Разложив на столе учебные книги и листы лекций, мы смотрели на них с ужасом. Решили: будем заниматься вечером и ночью. Уговаривали себя — ночью лучше заниматься, а теперь пойдем в мелколесье.
Я говорил:
— У меня ружье, на тягу, увидишь, как тянет вальдшнеп, кричит — «Ар, ар, ар» — замечательно!..
— Какой вальдшнеп? — удивлялся Левитан.
Долго стоим мы в мелком лесу. Розовая заря погасла.
— Слышишь — тянет, слышишь, — шепчу я.
Сбоку, храпя, показалась темная птица. Я выстрелил. Вальдшнеп качнулся в воздухе и, коркая, полетел опять прямо.
— Промазал, — сознался я.
В комнате нашей горит лампа, абажур сделали из бумаги, на столе разложены тетради лекций, крынка молока, хлеб. Левитан читает: «В географическом положении Египта мы встречаем две особенности…»

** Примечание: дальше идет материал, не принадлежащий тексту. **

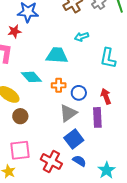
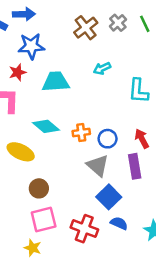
cyan trapezoid: (57, 55) -> (56, 82), moved
gray triangle: (68, 113) -> (98, 166), turned -36
brown circle: (20, 116) -> (39, 188), moved

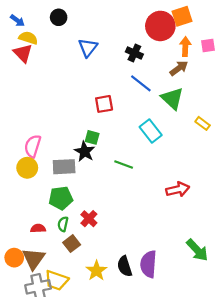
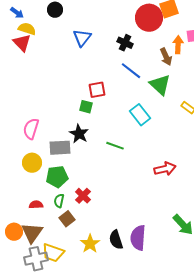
orange arrow: (185, 47) -> (178, 45), moved
brown arrow: (179, 68) -> (166, 57), turned 102
green square: (92, 137) -> (86, 107), moved
yellow circle: (27, 168) -> (32, 163), moved

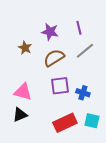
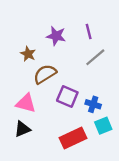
brown semicircle: (54, 58) -> (45, 74), moved
purple square: (60, 86) -> (67, 96), turned 30
cyan square: (92, 121) -> (103, 126), moved, turned -35

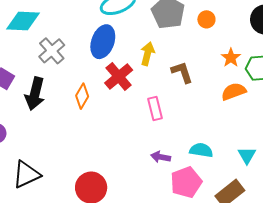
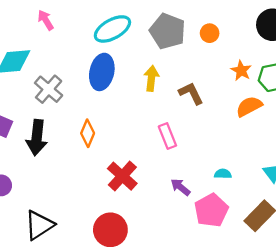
red cross: (119, 77) -> (122, 176), moved
cyan semicircle: (201, 150) -> (223, 174), size x0.7
purple arrow: (161, 157) -> (180, 187), turned 36

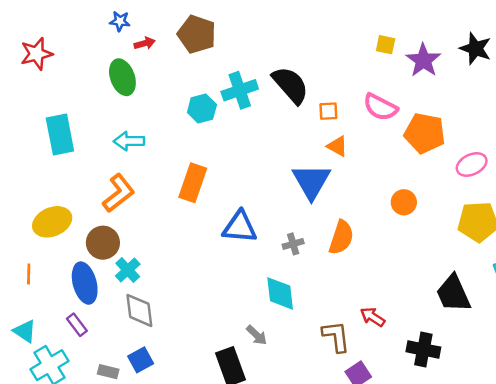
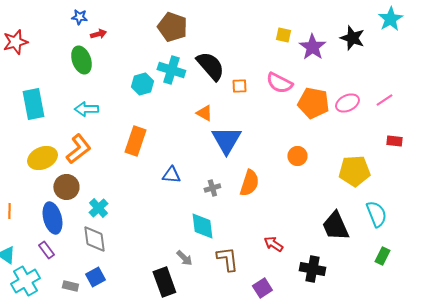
brown pentagon: (197, 34) -> (172, 27), moved
cyan cross: (240, 90) -> (171, 70), turned 36
orange triangle: (337, 146) -> (204, 113), moved
pink ellipse: (472, 165) -> (347, 103), moved
yellow ellipse: (52, 222) -> (42, 158), moved
blue triangle: (240, 227) -> (171, 175), size x0.7
cyan cross: (128, 270) -> (98, 208), moved
brown L-shape: (336, 336) -> (227, 259), moved

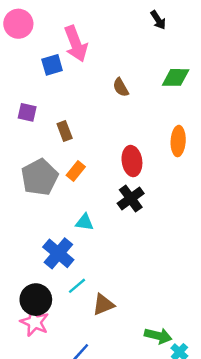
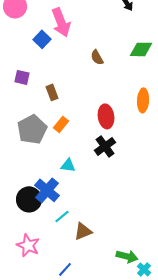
blue square: (52, 65) -> (42, 39), turned -30
black circle: (36, 300) -> (29, 199), moved

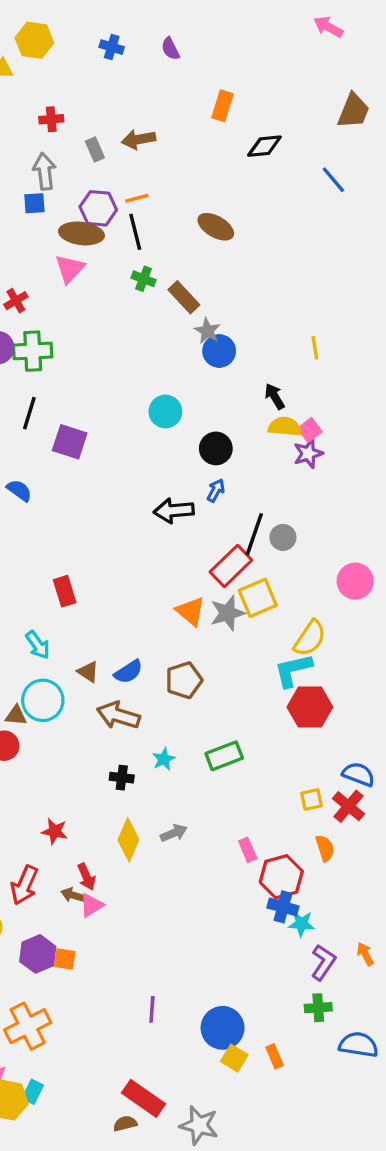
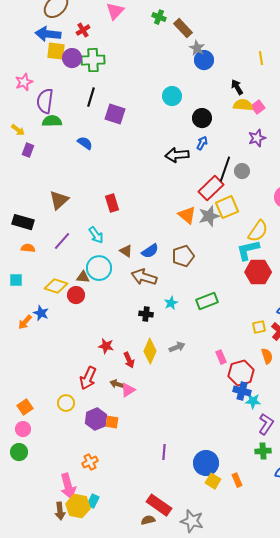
purple star: (308, 453) -> (257, 138), moved
red arrow: (86, 877) -> (129, 360), moved
orange cross: (28, 1026) -> (90, 462), size x0.6

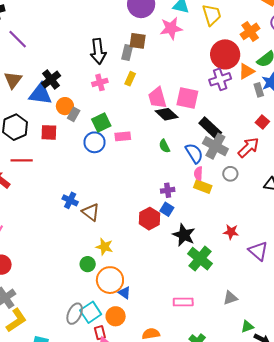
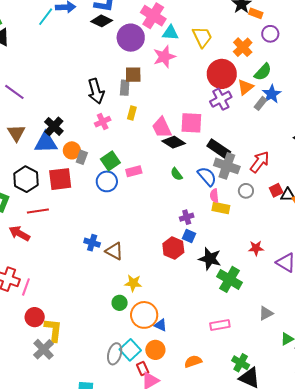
gray rectangle: (259, 90) -> (261, 103), turned 64
red square: (262, 122) -> (276, 190), moved, turned 32
red square: (49, 132) -> (60, 179), size x1.4
yellow L-shape: (16, 320) -> (53, 330), moved, turned -40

— А вальдшнеп-то, — говорю я Левитану, — он из Египта летел, у него такой нос длинный, египетский, он аравийский красавец.
— Да, наверное, — соглашается Левитан. — Хорошо, но мы не можем лететь. Ну, как это… «в географическом положении Египта…». Или это мы потом, надо сначала хронологию, в котором году что было. Хорошо бы многое забыть, что было…
— Нет, постой, — говорю я. — Давай лучше анатомию…
— Ну зачем это? Я никогда не буду писать человека. Анатомия! Я не хочу знать, какие у меня кости, какой хрусталик в глазу. Ой, это невозможно…
— Нет, обязан знать, — говорю я с умыслом. — Ты сегодня хотел писать вечером «Галки летят»…
— Ну и что же?..
— Значит — должен знать анатомию галки…
Левитан пристально посмотрел на меня и сказал, горячась:
— Но нет же анатомии весны…
— Кажется, еще нет, а будет…
— Ну, довольно. Ты же крокодил! Я не могу, я не хочу знать человека, зачем мне его кости?
— А итальянцы знали анатомию, Микеланджело знал, — говорю я…
— Да, да, правда, но я хочу писать стог сена, в нем же нет костей и анатомии…
Ученики живописи безвыходно до позднего вечера занимались в Школе. Часов рисунка и живописи было много и много было научных предметов — поэтому все как-то отставали. Между преподавателями был какой-то холод.
Помню — экзамен русской истории. Сидят за столом, покрытым зеленым сукном, преподаватель истории Побойнов, инспектор, художник Трутовский, художник В. Д. Перов.
Преподаватель Побойнов задает вопрос Левитану, который хорошо отвечал на вынутый билет.
— А скажите, в котором году и месяце император Павел Петрович переехал в Гатчину?[444]
Левитан не знает.
— Я тоже не знаю, — подумавши, сказал и профессор Перов.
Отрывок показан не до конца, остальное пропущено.